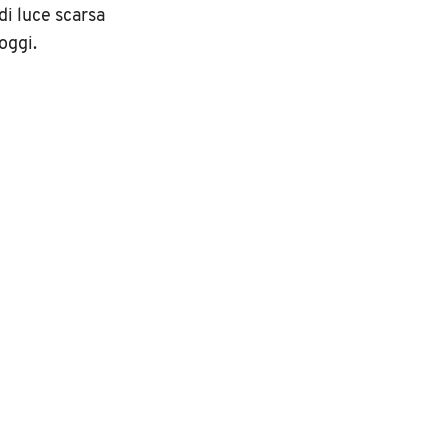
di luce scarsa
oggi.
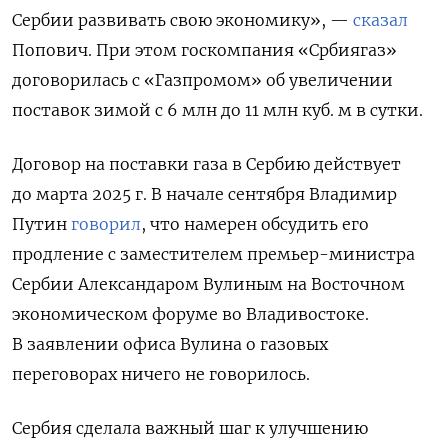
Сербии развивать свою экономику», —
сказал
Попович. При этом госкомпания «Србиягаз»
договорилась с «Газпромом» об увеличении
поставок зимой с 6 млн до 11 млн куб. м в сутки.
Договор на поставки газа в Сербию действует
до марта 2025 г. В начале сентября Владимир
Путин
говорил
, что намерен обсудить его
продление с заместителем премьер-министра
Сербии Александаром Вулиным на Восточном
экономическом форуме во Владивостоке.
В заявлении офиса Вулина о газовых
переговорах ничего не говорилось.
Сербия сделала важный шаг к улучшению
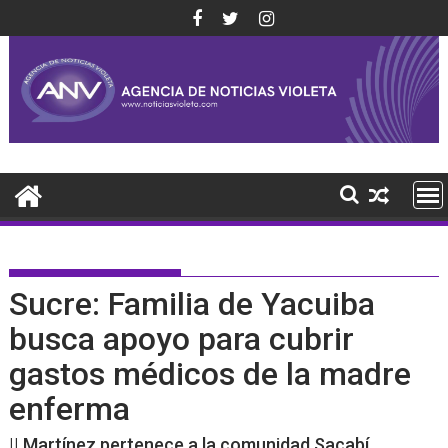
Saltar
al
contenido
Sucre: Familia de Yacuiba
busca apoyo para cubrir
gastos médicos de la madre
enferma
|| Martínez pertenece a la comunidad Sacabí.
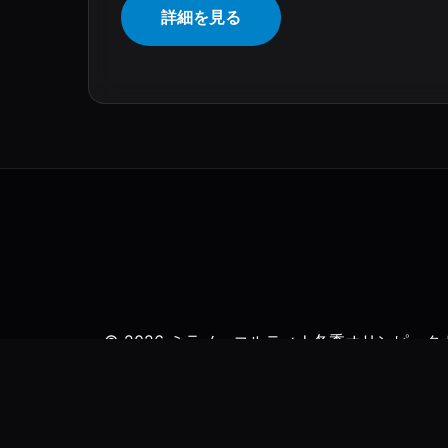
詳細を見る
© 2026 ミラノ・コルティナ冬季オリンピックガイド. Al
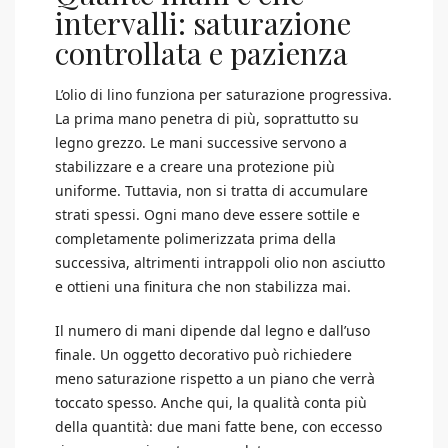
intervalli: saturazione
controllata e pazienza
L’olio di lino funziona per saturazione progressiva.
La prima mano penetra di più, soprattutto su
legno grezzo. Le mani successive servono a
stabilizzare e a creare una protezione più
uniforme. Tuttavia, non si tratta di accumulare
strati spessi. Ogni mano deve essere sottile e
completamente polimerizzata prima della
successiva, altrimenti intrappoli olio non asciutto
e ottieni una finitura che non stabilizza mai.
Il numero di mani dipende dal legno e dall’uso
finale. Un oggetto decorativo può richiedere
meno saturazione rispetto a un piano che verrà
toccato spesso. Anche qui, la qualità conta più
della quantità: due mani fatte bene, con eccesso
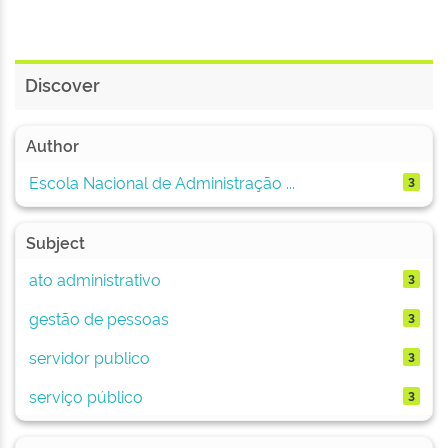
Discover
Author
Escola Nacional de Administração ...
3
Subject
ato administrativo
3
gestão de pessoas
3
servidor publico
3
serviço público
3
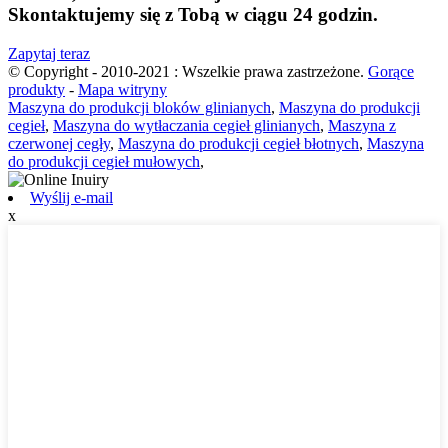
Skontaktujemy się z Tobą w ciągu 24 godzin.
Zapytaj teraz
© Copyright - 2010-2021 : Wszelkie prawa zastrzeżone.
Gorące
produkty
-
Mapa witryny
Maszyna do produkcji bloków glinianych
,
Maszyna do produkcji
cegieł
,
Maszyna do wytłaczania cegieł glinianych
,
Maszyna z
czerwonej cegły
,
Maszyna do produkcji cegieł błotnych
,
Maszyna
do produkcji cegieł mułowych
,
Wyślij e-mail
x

Problem requirements ▸
The word "della" occurs in some lines of the data above; report how many such lines there are, with no other words.

Task result ▸
2